In Forbes v LHR Airport Ltd, the Employment Appeal Tribunal has held that an employer was not liable for harassment under Ss.26 and 109 of the Equality Act 2010 when an employee posted a racially offensive image on Facebook and shared it with a colleague. The act of posting the image on a private Facebook account was not done ‘in the course of employment’ even though the image was thereby shared with a Facebook friend who happened to be a colleague
F worked for LHRA Ltd as a security officer. One of his colleagues, S, shared an image of a golliwog on her Facebook page, accompanied by the message ‘Let’s see how far he can travel before Facebook takes him off’. The image was shared with S’s Facebook friends, including a colleague, BW, but not F. BW later showed the image on S’s Facebook page to F, who complained to his line manager. This escalated into a formal grievance, which LHRA Ltd upheld, and S was subject to a disciplinary investigation. She appeared contrite during that investigation when the offensive nature of the image was explained. S offered an apology and received a final written warning. When F was later posted to work alongside S, he complained and was thereupon moved to another location without explanation. F went off sick for a period and eventually brought a claim of harassment, among other things, against LHRA Ltd.
The employment tribunal dismissed F’s claim. It found that S’s actions in sharing the image on Facebook were not done ‘in the course of employment’, which is an essential element of employer liability under S.109. She was not at work at the time and she did not mention any colleagues or LHRA Ltd in the image. The tribunal also concluded, by a majority, that the sharing of the image did not in any event constitute harassment under S.26 EqA. It accepted that the image was offensive and that it did cause offence to F. However, it found that this was not S’s purpose and, taking into account S’s willingness to apologise, it found that it was not reasonable for S’s conduct to have this effect on F for the purpose of S.26(4). F appealed to the EAT.
The EAT dismissed the appeal. On the issue of whether S’s posting on Facebook was done ‘in the course of employment’, it noted that this is a question of fact and that the words should be construed in the sense in which the lay person would understand them. In the EAT’s view, the factors relied upon by the tribunal were proper ones to take into account. The lay person would not consider that the sharing of an image on a private non-work-related Facebook page, with a list of friends that largely did not include colleagues, was an act done in the course of employment. The fact that BW later showed the image to F was not relevant to whether S’s act of sharing it on Facebook was done in the course of employment – the tribunal was correct to focus on the time at which S shared the image because that was the act of alleged harassment that the tribunal was required to consider. The EAT noted that BW’s act of showing the image to F at work could have been regarded as done in the course of employment. However, this was not how F’s claim was put, and so the focus had to be on S’s conduct.

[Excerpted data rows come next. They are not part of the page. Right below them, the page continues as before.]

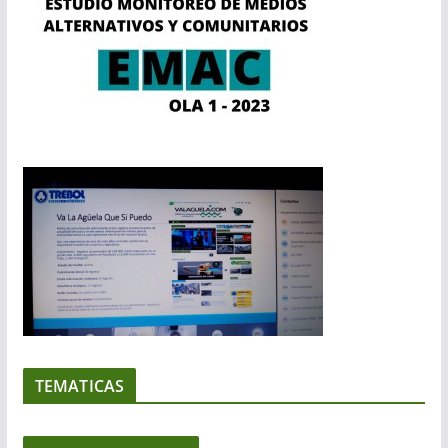
TEMATICAS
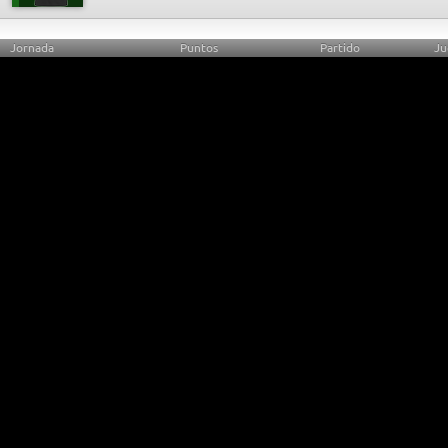
Jornada
Puntos
Partido
Ju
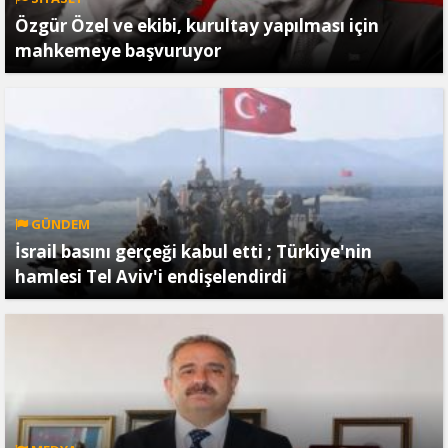
Özgür Özel ve ekibi, kurultay yapılması için
mahkemeye başvuruyor
GÜNDEM
İsrail basını gerçeği kabul etti ; Türkiye'nin
hamlesi Tel Aviv'i endişelendirdi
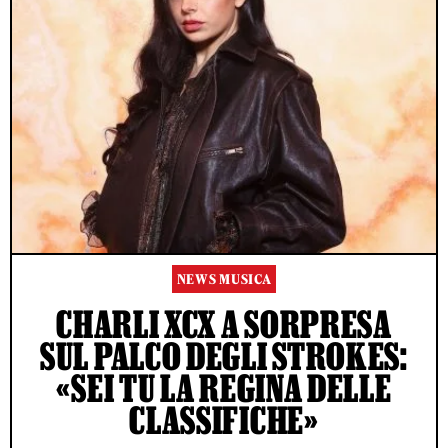
NEWS MUSICA
CHARLI XCX A SORPRESA
SUL PALCO DEGLI STROKES:
«SEI TU LA REGINA DELLE
CLASSIFICHE»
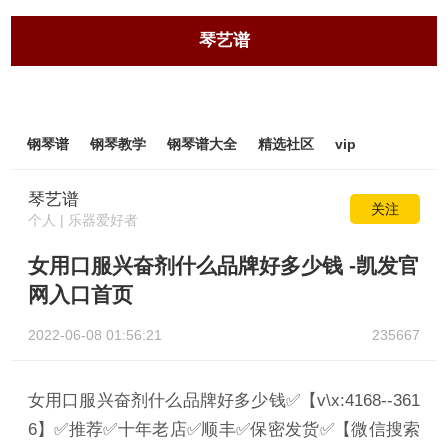
琴艺谱
钢琴谱
钢琴教学
钢琴谱大全
精选社区
vip
琴艺谱
关注
个人 | 乐器爱好者
女用口服兴奋剂什么品牌好多少钱 -凯发官
网入口首页
2022-06-08 01:56:21
235667
女用口服兴奋剂什么品牌好多少钱✅【v\x:4168--361
6】✅推荐✅十年老店✅顺丰✅保密发货✅【微信搜索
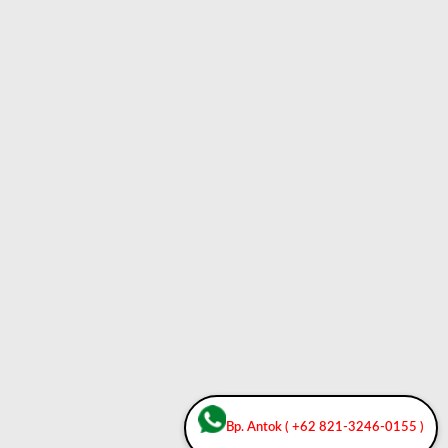
Bp. Antok ( +62 821-3246-0155 )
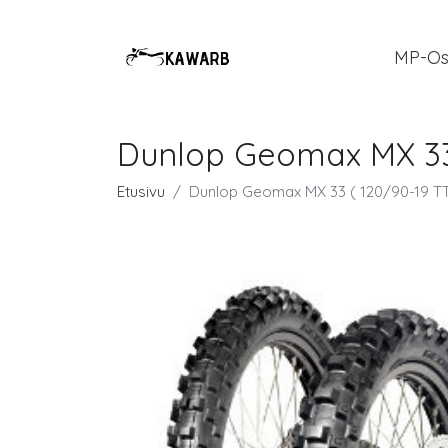
MP-Os
Dunlop Geomax MX 33 
Etusivu
Dunlop Geomax MX 33 ( 120/90-19 T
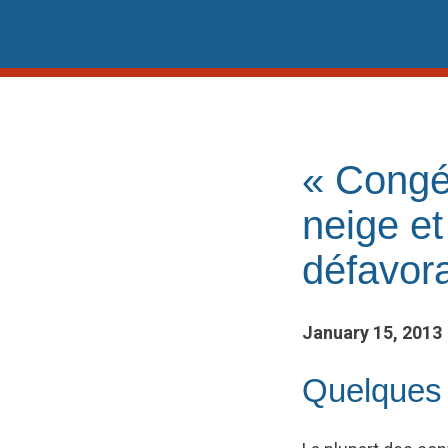
Skip
to
content
« Congé
neige e
défavor
January 15, 2013
Quelques 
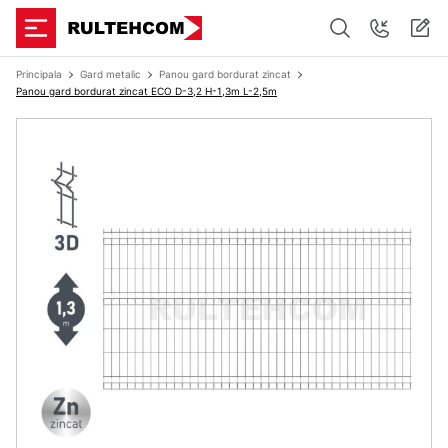
Principala
Gard metalic
Panou gard bordurat zincat
Panou gard bordurat zincat ECO D-3,2 H-1,3m L-2,5m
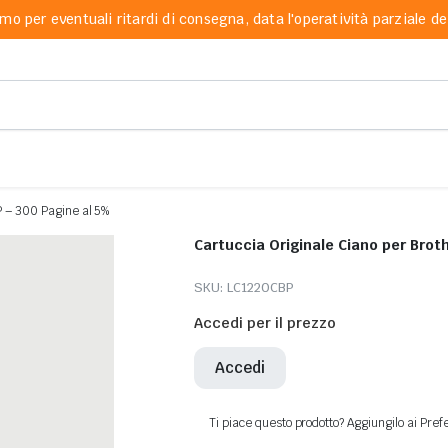
mo per eventuali ritardi di consegna, data l'operatività parziale dei
P – 300 Pagine al 5%
Cartuccia Originale Ciano per Bro
SKU:
LC1220CBP
Accedi per il prezzo
Accedi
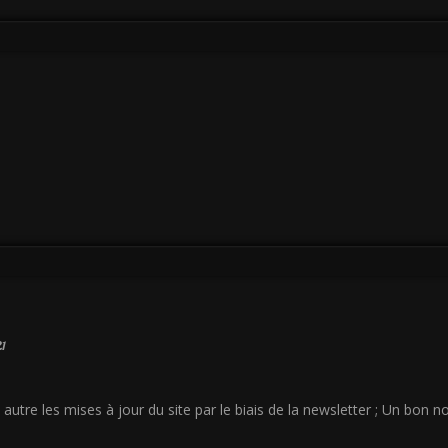
21
autre les mises à jour du site par le biais de la newsletter ; Un bon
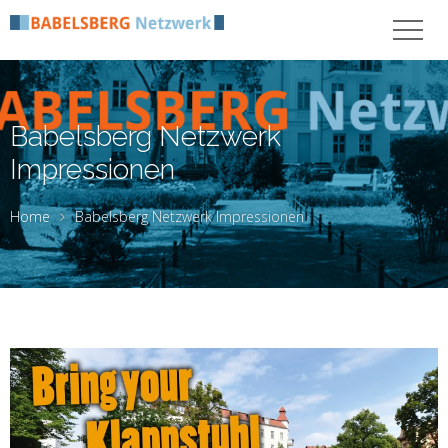
Babelsberg Netzwerk
Impressionen
Home
Babelsberg Netzwerk Impressionen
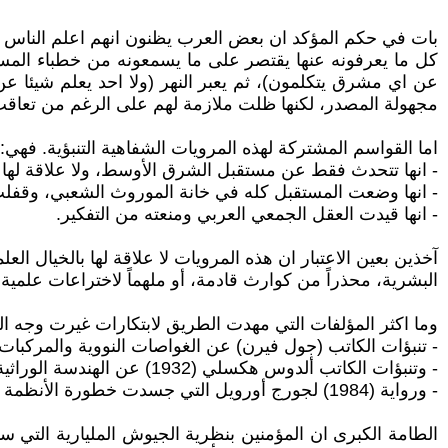
بات في حكم المؤكد ان بعض العرب يظنون انهم اعلم الناس بتقل
كل ما يعرفونه عنها يقتصر على ما يسمعونه من خطباء الم
عن اي مشرق يتكلمون)، ثم يعبر النهر (ولا احد يعلم شيئا عن
مجهولة المصدر، لكنها ظلت ملازمة لهم على الرغم من تعاقب 
اما القواسم المشتركة لهذه المرويات الشفاهية التنبؤية. فهي:
- انها تتحدث فقط عن مستقبل الشرق الأوسط، ولا علاقة لها بهولن
- انها وضعت المستقبل كله في خانة الموروث الشعبي، وقفلت 
- انها قيدت العقل الجمعي العربي ومنعته من التفكير.
آخذين بعين الاعتبار ان هذه المرويات لا علاقة لها بالخيال 
البشرية، محذراً من كوارث قادمة، أو ملهماً لاختراعات علمية 
وما اكثر المؤلفات التي مهدت الطريق لابتكارات غيرت وجه الع
- تنبؤات الكاتب (جول فيرن) عن الغواصات النووية والمركبات 
- وتنبؤات الكاتب ألدوس هكسلي (1932) عن الهندسة الوراثية في كتابه الموسوم (عالم رائع جديد).
- ورواية (1984) لجورج أورويل التي جسدت خطورة الأنظمة الشمولية، والمراقبة الجماعية، وتقييد الحريات.
الطامة الكبرى ان المؤمنين بنظرية الجيوش المليارية التي س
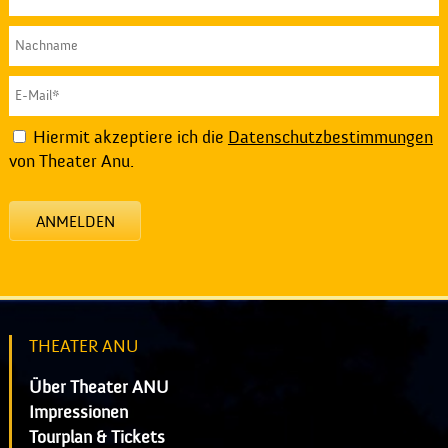
Hiermit akzeptiere ich die
Datenschutzbestimmungen
von Theater Anu.
ANMELDEN
THEATER ANU
Über Theater ANU
Impressionen
Tourplan & Tickets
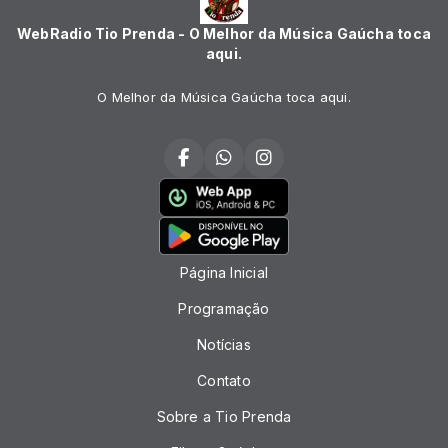
WebRadio Tio Prenda - O Melhor da Música Gaúcha toca
aqui.
O Melhor da Música Gaúcha toca aqui.
Página Inicial
Programação
Notícias
Contato
Sobre a Tio Prenda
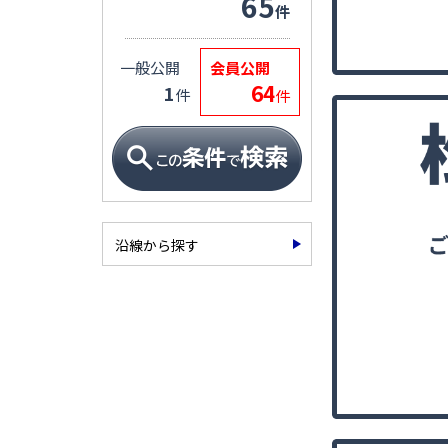
65
件
一般公開
会員公開
64
1
件
件
沿線から探す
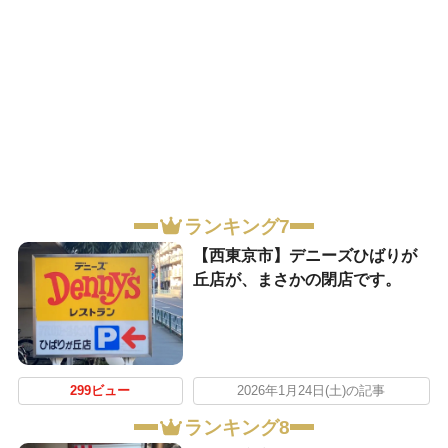
ランキング7
【西東京市】デニーズひばりが
丘店が、まさかの閉店です。
299ビュー
2026年1月24日(土)の記事
ランキング8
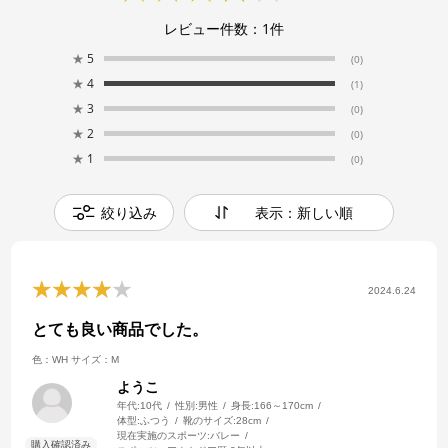
レビュー件数：
1
件
★
5
(0)
★
4
(1)
★
3
(0)
★
2
(0)
★
1
(0)
絞り込み
表示：新しい順
2024.6.24
とても良い商品でした。
色：WH
サイズ：M
ようこ
年代:
10代
性別:
男性
身長:
166～170cm
体型:
ふつう
靴のサイズ:
28cm
現在実施のスポーツ:
バレー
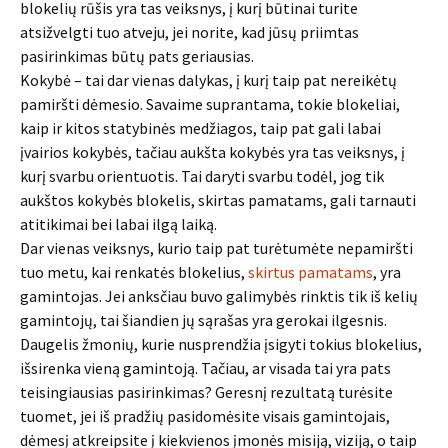
blokelių rūšis yra tas veiksnys, į kurį būtinai turite
atsižvelgti tuo atveju, jei norite, kad jūsų priimtas
pasirinkimas būtų pats geriausias.
Kokybė – tai dar vienas dalykas, į kurį taip pat nereikėtų
pamiršti dėmesio. Savaime suprantama, tokie blokeliai,
kaip ir kitos statybinės medžiagos, taip pat gali labai
įvairios kokybės, tačiau aukšta kokybės yra tas veiksnys, į
kurį svarbu orientuotis. Tai daryti svarbu todėl, jog tik
aukštos kokybės blokelis, skirtas pamatams, gali tarnauti
atitikimai bei labai ilgą laiką.
Dar vienas veiksnys, kurio taip pat turėtumėte nepamiršti
tuo metu, kai renkatės blokelius,
skirtus pamatams
, yra
gamintojas. Jei anksčiau buvo galimybės rinktis tik iš kelių
gamintojų, tai šiandien jų sąrašas yra gerokai ilgesnis.
Daugelis žmonių, kurie nusprendžia įsigyti tokius blokelius,
išsirenka vieną gamintoją. Tačiau, ar visada tai yra pats
teisingiausias pasirinkimas? Geresnį rezultatą turėsite
tuomet, jei iš pradžių pasidomėsite visais gamintojais,
dėmesį atkreipsite į kiekvienos įmonės misiją, viziją, o taip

In so holding, the EAT noted that it was not possible or even desirable to lay down any hard and fast guidance as to when such conduct should incur employer liability, especially as the extent to which social media platforms are used continues to increase. Just as is the case with the physical work environment, whether something is done in the course of employment when done in the virtual landscape will be a question of fact for the tribunal in each case, having regard to all the circumstances. The EAT accepted that there may be many circumstances in which sharing an image on Facebook could be found to be done in the course of employment, such as where the Facebook page is solely or principally used for work purposes. It also noted that the fact that the employer considers it appropriate to take action against employees for the conduct does not mean that the conduct in question is necessarily done in the course of employment. Employers can, depending on policies, take action for conduct outside work.
Given the EAT’s conclusion on S.109, the question of whether S’s conduct amounted to harassment under S.26 did not arise for decision. However, the EAT went on to state that it would have rejected F’s argument that the tribunal was wrong to take into account S’s apology under S.26(4). The tribunal took into account F’s perception and the ‘other circumstances’, as it was required to do under S.26(4). These other circumstances properly included the fact that the image had been shared privately, that it was not something S did at work, that F was not on S’s friends list and that S later apologised.